+++ Available data

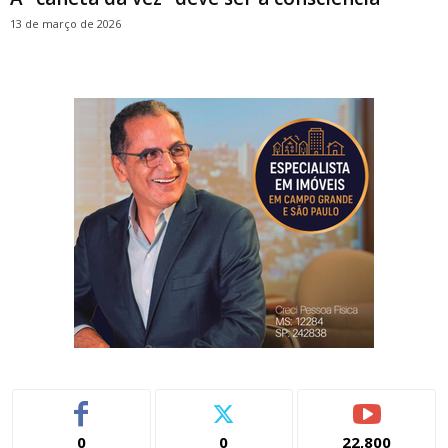
13 de março de 2026
0
0
22,800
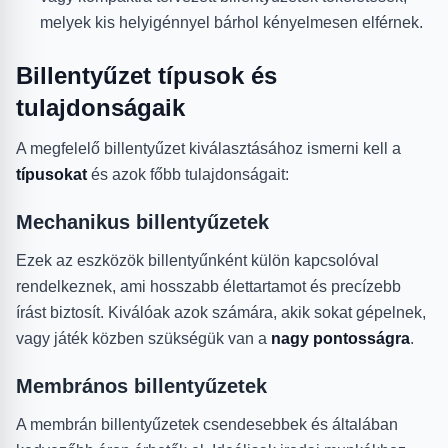
melyek kis helyigénnyel bárhol kényelmesen elférnek.
Billentyűzet típusok és
tulajdonságaik
A megfelelő billentyűzet kiválasztásához ismerni kell a
típusokat
és azok főbb tulajdonságait:
Mechanikus billentyűzetek
Ezek az eszközök billentyűnként külön kapcsolóval
rendelkeznek, ami hosszabb élettartamot és precízebb
írást biztosít. Kiválóak azok számára, akik sokat gépelnek,
vagy játék közben szükségük van a
nagy pontosságra
.
Membrános billentyűzetek
A membrán billentyűzetek csendesebbek és általában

++++++

- Required action
Locate the word "azok" in the data above. Copy every line carrying it.

- Task solution
és azok főbb tulajdonságait:
írást biztosít. Kiválóak azok számára, akik sokat gépelnek,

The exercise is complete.